- theatrical poster
- Directed by: Garson Kanin
- Screenplay by: John Twist Garson Kanin (uncredited)
- Based on: "The Great Man Votes" (short story) by Gordon Malherbe Hillman
- Produced by: Cliff Reid
- Starring: John Barrymore
- Cinematography: Russell Metty
- Edited by: Jack Hively
- Music by: Roy Webb
- Distributed by: RKO Radio Pictures
- Release date: January 13, 1939 (US);
- Running time: 72 minutes
- Country: United States
- Language: English
- Budget: $265,000
- Box office: $432,000

= The Great Man Votes =

1939 film by Garson Kanin

The Great Man Votes is a 1939 American drama film starring John Barrymore as a widowed professor turned drunkard who has the deciding vote in an election for mayor. It was based on the short story of the same name by Gordon Malherbe Hillman published in the November 1933 issue of American Magazine. The plot of the 2008 movie Swing Vote has been compared to The Great Man Votes.

==Plot==
Former Harvard professor Gregory Vance, now an outcast alcoholic in a small city, is introduced hitching a ride with the local milkman, who also delivers alcohol to him, after his shift in his current job as a night watchman. Despite his alcoholism, Vance cares for his children, Joan and Donald, bringing them up on the classics, teaching them Latin, and having them recite Shakespeare. They in turn look after their father and his reputation.

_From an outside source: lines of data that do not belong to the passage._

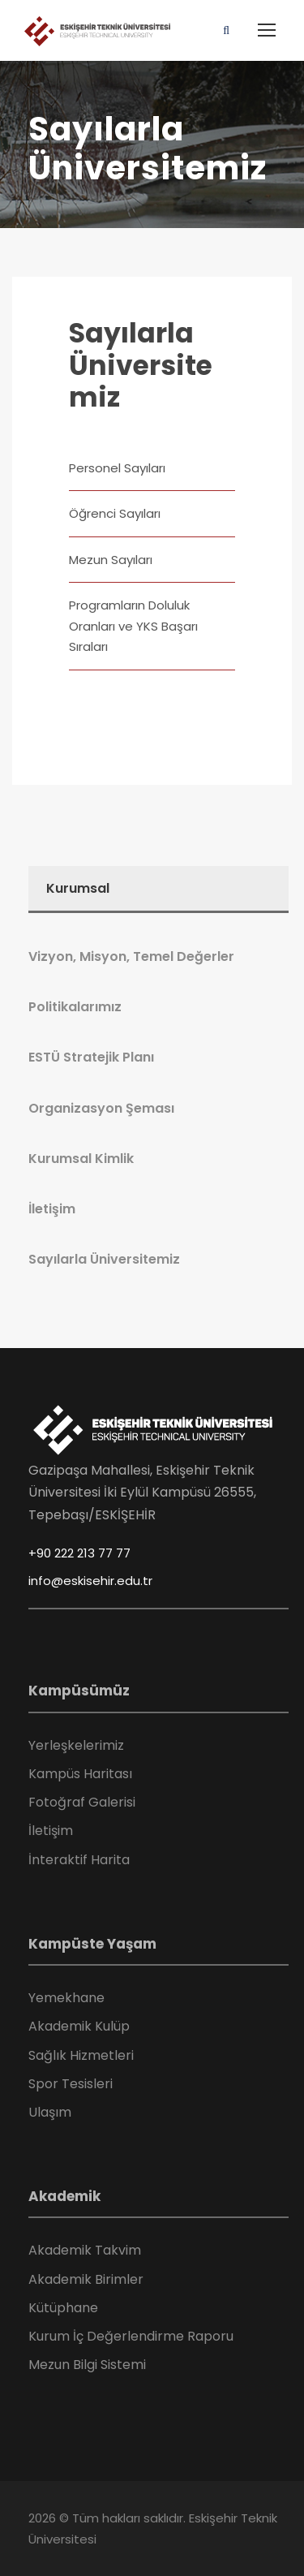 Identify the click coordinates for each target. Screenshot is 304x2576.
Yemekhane (66, 1997)
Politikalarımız (75, 1006)
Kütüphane (63, 2307)
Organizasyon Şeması (101, 1108)
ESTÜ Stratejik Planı (91, 1057)
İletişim (51, 1209)
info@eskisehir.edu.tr (90, 1580)
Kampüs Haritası (80, 1773)
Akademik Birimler (85, 2279)
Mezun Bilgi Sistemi (87, 2364)
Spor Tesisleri (70, 2083)
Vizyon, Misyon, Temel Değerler (131, 956)
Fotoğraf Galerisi (81, 1802)
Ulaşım (49, 2112)
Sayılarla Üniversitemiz (140, 365)
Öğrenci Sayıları (115, 513)
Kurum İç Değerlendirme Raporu (130, 2336)
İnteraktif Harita (79, 1859)
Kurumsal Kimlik (81, 1158)
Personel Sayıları (117, 467)
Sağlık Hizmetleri (81, 2055)
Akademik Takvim (84, 2250)
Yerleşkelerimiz (76, 1745)
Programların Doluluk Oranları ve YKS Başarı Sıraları (133, 626)
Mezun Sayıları (110, 559)
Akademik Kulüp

After an altercation between his children and some bullies, led by the son of "Iron Hat" McCarthy, the local political boss, Vance is visited by his children's teacher, Agnes Billow, and the two become friendly with each other, especially as she realizes that Vance is a writer she greatly respected and he reveals that his fall from respectability began with the death of the children's mother.

With a city election for mayor nearing, Iron Hat is informed that every vote in the city is already locked in place, with a likely tie between the boss's handpicked current mayor and a rival, with one exception in one crucial ward—Gregory Vance. At the same time, Vance's wealthy in-laws are threatening to take custody of his children, something Joan and Donald do not want, despite the material advantages that would offer them.

Trying to woo Vance for his vote, Iron Hat offers him a low-level job with the city, but the children are able to raise the bargaining stakes until Vance is offered the post of Commissioner of Education. Vance himself is reluctant to be a party to such dirty politics, but when he demands getting the job offer in writing, he is able to expose the corruption of the mayor and Iron Hat. Now socially respectable and a new man, Vance is able to turn over a new leaf, presumably along with Miss Billow.

==Reception==
The film recorded a loss of $10,000.